** What is being asked **
Please read the records below and return each line holding the string "nutrientes".
─── Records provided
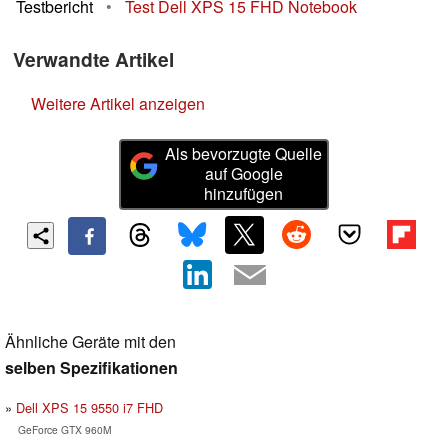
Testbericht
•
Test Dell XPS 15 FHD Notebook
Verwandte Artikel
Weitere Artikel anzeigen
Als bevorzugte Quelle
auf Google
hinzufügen
Ähnliche Geräte mit den
selben Spezifikationen
Dell XPS 15 9550 i7 FHD
GeForce GTX 960M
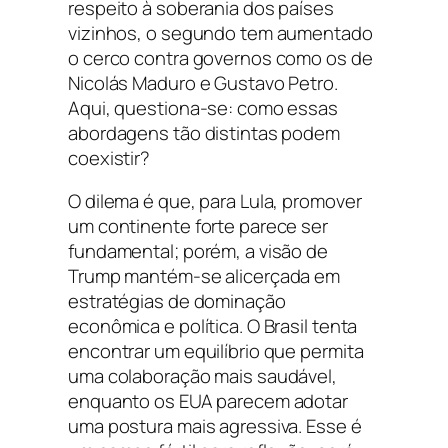
respeito à soberania dos países
vizinhos, o segundo tem aumentado
o cerco contra governos como os de
Nicolás Maduro e Gustavo Petro.
Aqui, questiona-se: como essas
abordagens tão distintas podem
coexistir?
O dilema é que, para Lula, promover
um continente forte parece ser
fundamental; porém, a visão de
Trump mantém-se alicerçada em
estratégias de dominação
econômica e política. O Brasil tenta
encontrar um equilíbrio que permita
uma colaboração mais saudável,
enquanto os EUA parecem adotar
uma postura mais agressiva. Esse é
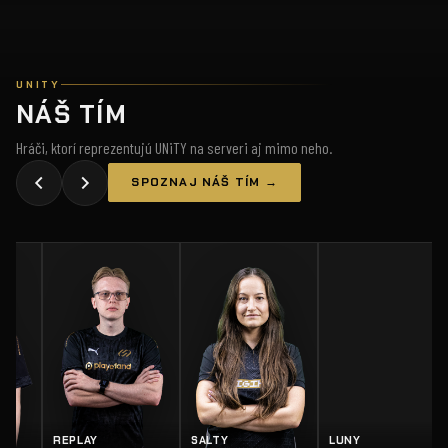
UNITY
NÁŠ TÍM
Hráči, ktorí reprezentujú UNiTY na serveri aj mimo neho.
SPOZNAJ NÁŠ TÍM →
REPLAY
SALTY
LUNY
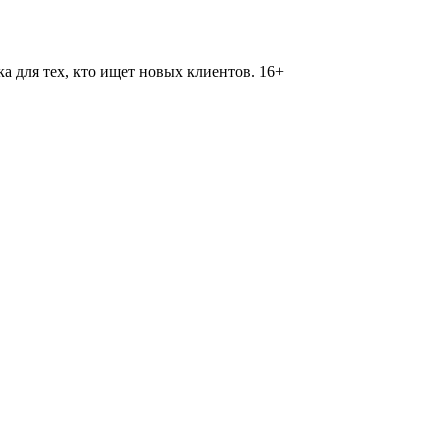
 для тех, кто ищет новых клиентов. 16+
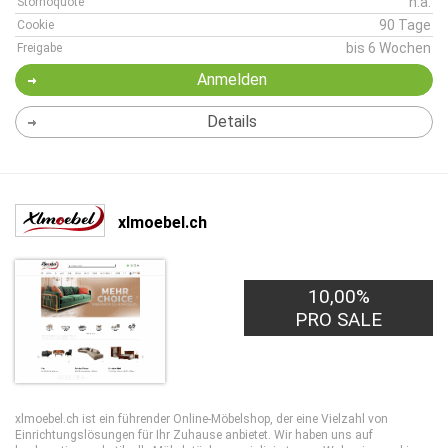
n.a.
Stornoquote
90 Tage
Cookie
bis 6 Wochen
Freigabe
Anmelden
Details
xlmoebel.ch
10,00%
PRO SALE
xlmoebel.ch ist ein führender Online-Möbelshop, der eine Vielzahl von
Einrichtungslösungen für Ihr Zuhause anbietet. Wir haben uns auf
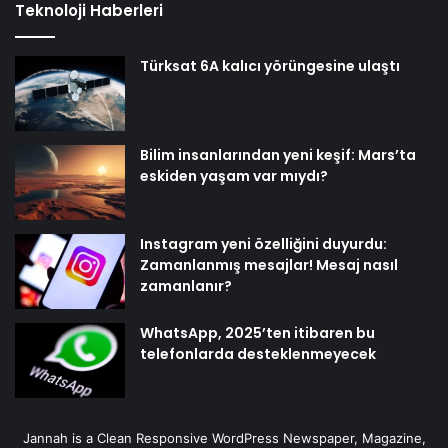
Teknoloji Haberleri
Türksat 6A kalıcı yörüngesine ulaştı
Bilim insanlarından yeni keşif: Mars’ta
eskiden yaşam var mıydı?
Instagram yeni özelliğini duyurdu:
Zamanlanmış mesajlar! Mesaj nasıl
zamanlanır?
WhatsApp, 2025’ten itibaren bu
telefonlarda desteklenmeyecek
Jannah is a Clean Responsive WordPress Newspaper, Magazine,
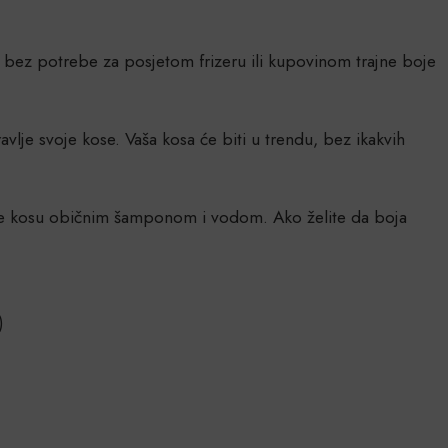
 bez potrebe za posjetom frizeru ili kupovinom trajne boje
avlje svoje kose. Vaša kosa će biti u trendu, bez ikakvih
te kosu običnim šamponom i vodom. Ako želite da boja
)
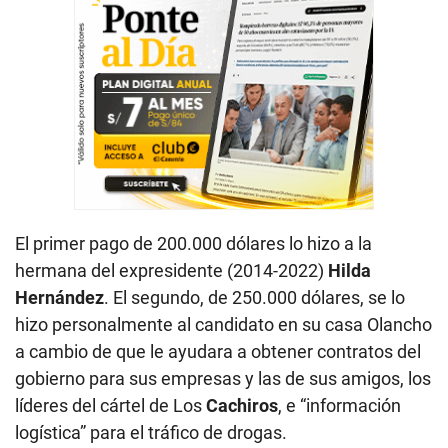
El primer pago de 200.000 dólares lo hizo a la
hermana del expresidente (2014-2022)
Hilda
Hernández
. El segundo, de 250.000 dólares, se lo
hizo personalmente al candidato en su casa Olancho
a cambio de que le ayudara a obtener contratos del
gobierno para sus empresas y las de sus amigos, los
líderes del cártel de Los
Cachiros
, e “información
logística” para el tráfico de drogas.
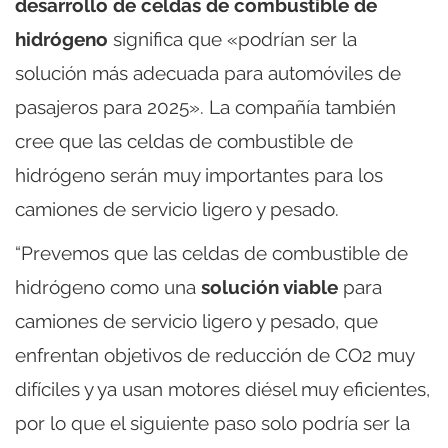
desarrollo de celdas de combustible de
hidrógeno
significa que «podrían ser la
solución más adecuada para automóviles de
pasajeros para 2025». La compañía también
cree que las celdas de combustible de
hidrógeno serán muy importantes para los
camiones de servicio ligero y pesado.
“Prevemos que las celdas de combustible de
hidrógeno como una
solución viable
para
camiones de servicio ligero y pesado, que
enfrentan objetivos de reducción de CO2 muy
difíciles y ya usan motores diésel muy eficientes,
por lo que el siguiente paso solo podría ser la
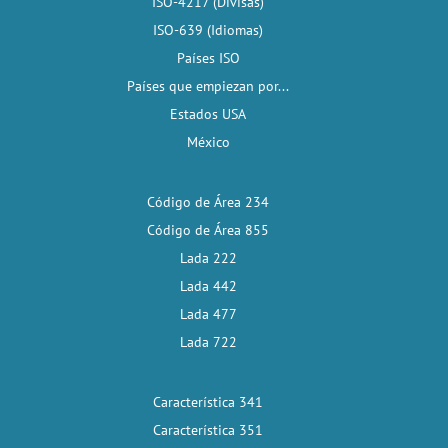
ISO-4217 (Divisas)
ISO-639 (Idiomas)
Países ISO
Países que empiezan por...
Estados USA
México
Código de Área 234
Código de Área 855
Lada 222
Lada 442
Lada 477
Lada 722
Característica 341
Característica 351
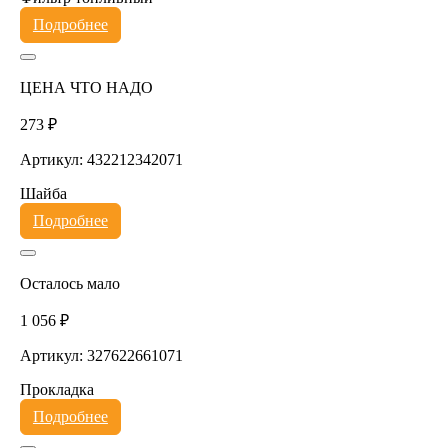
Подробнее
ЦЕНА ЧТО НАДО
273 ₽
Артикул: 432212342071
Шайба
Подробнее
Осталось мало
1 056 ₽
Артикул: 327622661071
Прокладка
Подробнее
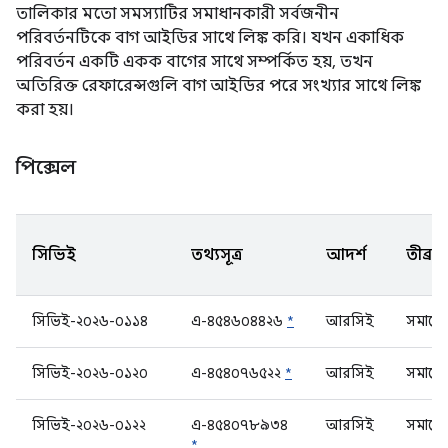
তালিকার মতো সমস্যাটির সমাধানকারী সর্বজনীন
পরিবর্তনটিকে বাগ আইডির সাথে লিঙ্ক করি। যখন একাধিক
পরিবর্তন একটি একক বাগের সাথে সম্পর্কিত হয়, তখন
অতিরিক্ত রেফারেন্সগুলি বাগ আইডির পরে সংখ্যার সাথে লিঙ্ক
করা হয়।
পিক্সেল
সিভিই
তথ্যসূত্র
আদর্শ
তীব্রতা
সিভিই-২০২৬-০১১৪
এ-৪৫৪৬০৪৪২৬
*
আরসিই
সমালো
সিভিই-২০২৬-০১২০
এ-৪৫৪০৭৬৫২২
*
আরসিই
সমালো
সিভিই-২০২৬-০১২২
এ-৪৫৪০৭৮৯৩৪
আরসিই
সমালো
*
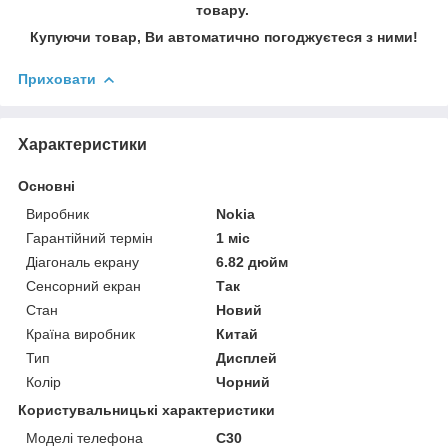
товару.
Купуючи товар, Ви автоматично погоджуєтеся з ними!
Приховати
Характеристики
Основні
Виробник
Nokia
Гарантійний термін
1 міс
Діагональ екрану
6.82 дюйм
Сенсорний екран
Так
Стан
Новий
Країна виробник
Китай
Тип
Дисплей
Колір
Чорний
Користувальницькі характеристики
Моделі телефона
C30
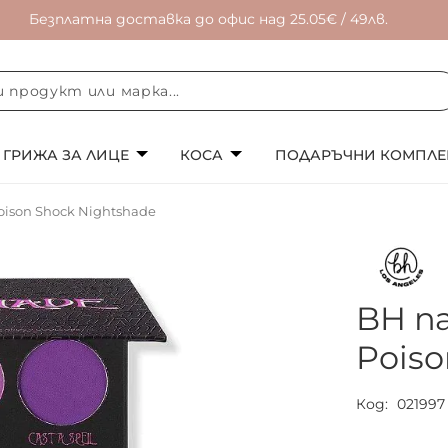
Безплатна доставка до офис над 25.05€ / 49лв.
ГРИЖА ЗА ЛИЦЕ
КОСА
ПОДАРЪЧНИ КОМПЛЕ
ison Shock Nightshade
BH п
Poiso
Код
021997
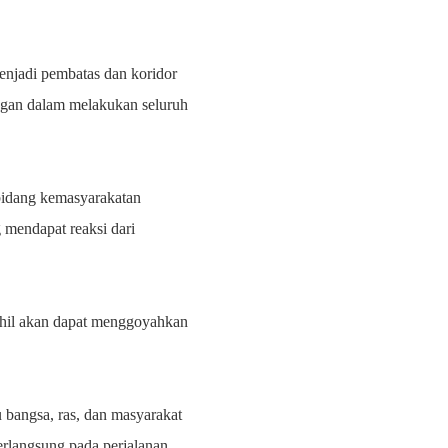
menjadi pembatas dan koridor
ngan dalam melakukan seluruh
bidang kemasyarakatan
 mendapat reaksi dari
ahil akan dapat menggoyahkan
 bangsa, ras, dan masyarakat
erlangsung pada perjalanan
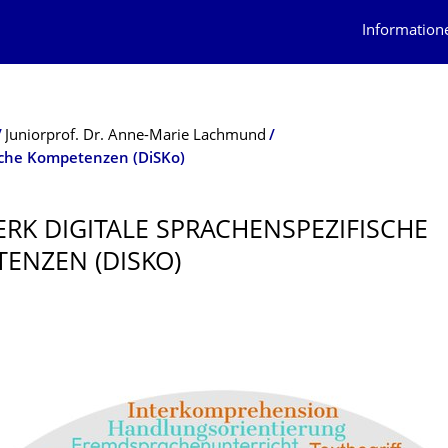
Information
Juniorprof. Dr. Anne-Marie Lachmund
sche Kompetenzen (DiSKo)
RK DIGITALE SPRACHENSPEZI­FISCHE
ENZEN (DISKO)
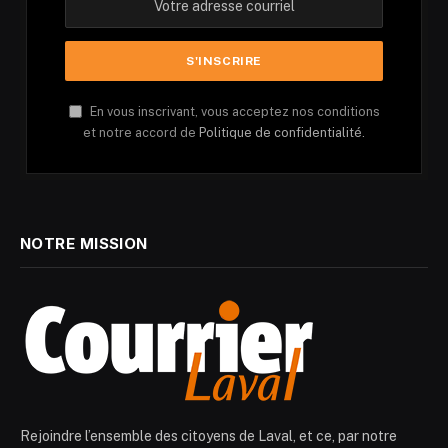
En vous inscrivant, vous acceptez nos conditions
et notre accord de
Politique de confidentialité.
NOTRE MISSION
Rejoindre l’ensemble des citoyens de Laval, et ce, par notre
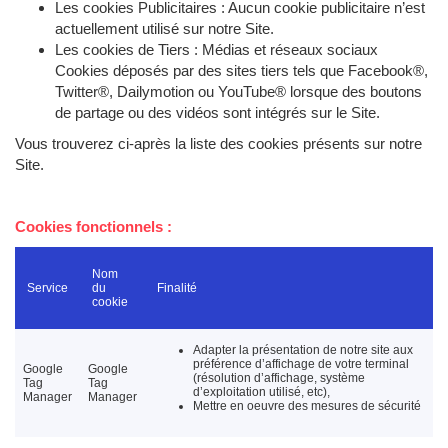
Les cookies Publicitaires : Aucun cookie publicitaire n’est
actuellement utilisé sur notre Site.
Les cookies de Tiers : Médias et réseaux sociaux
Cookies déposés par des sites tiers tels que Facebook®,
Twitter®, Dailymotion ou YouTube® lorsque des boutons
de partage ou des vidéos sont intégrés sur le Site.
Vous trouverez ci-après la liste des cookies présents sur notre
Site.
Cookies fonctionnels :
Nom
Service
du
Finalité
cookie
Adapter la présentation de notre site aux
préférence d’affichage de votre terminal
Google
Google
(résolution d’affichage, système
Tag
Tag
d’exploitation utilisé, etc),
Manager
Manager
Mettre en oeuvre des mesures de sécurité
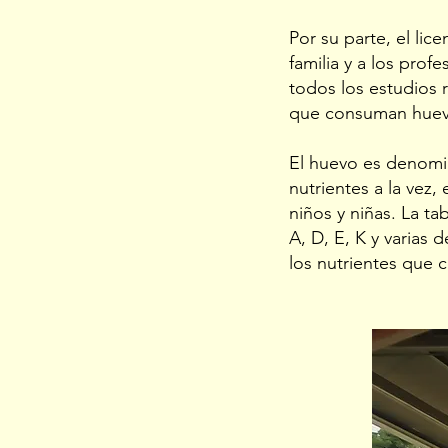
Por su parte, el li
familia y a los pro
todos los estudios 
que consuman huevos
El huevo es denomi
nutrientes a la vez,
niños y niñas. La t
A, D, E, K y varias 
los nutrientes que 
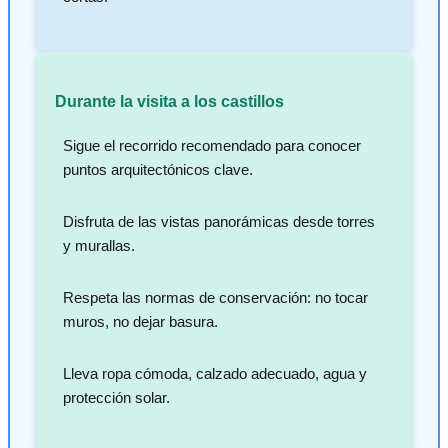
Durante la visita a los castillos
Sigue el recorrido recomendado para conocer
puntos arquitectónicos clave.
Disfruta de las vistas panorámicas desde torres
y murallas.
Respeta las normas de conservación: no tocar
muros, no dejar basura.
Lleva ropa cómoda, calzado adecuado, agua y
protección solar.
──────
** Response to the task **
nutrientes a la vez,
los nutrientes que 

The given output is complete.